## Exercise details:
Start to finish, print the entries exactly, and carry none of the pictures over.

************

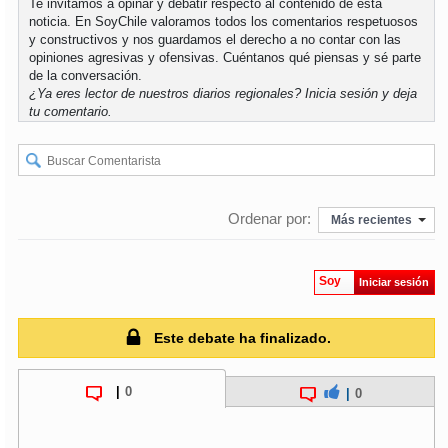
Te invitamos a opinar y debatir respecto al contenido de esta
noticia. En SoyChile valoramos todos los comentarios respetuosos
y constructivos y nos guardamos el derecho a no contar con las
soy
puertomontt
opiniones agresivas y ofensivas. Cuéntanos qué piensas y sé parte
de la conversación.
soy
chiloé
¿Ya eres lector de nuestros diarios regionales?
Inicia sesión
y deja
tu comentario.
Ordenar por:
Más recientes
Soy
Iniciar sesión
Este debate ha finalizado.
|
0
|
0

************

## Answer box:
Te invitamos a opinar y debatir respecto al contenido de esta
noticia. En SoyChile valoramos todos los comentarios respetuosos
y constructivos y nos guardamos el derecho a no contar con las
soy
puertomontt
opiniones agresivas y ofensivas. Cuéntanos qué piensas y sé parte
de la conversación.
soy
chiloé
¿Ya eres lector de nuestros diarios regionales?
Inicia sesión
y deja
tu comentario.
Ordenar por:
Más recientes
Soy
Iniciar sesión
Este debate ha finalizado.
|
0
|
0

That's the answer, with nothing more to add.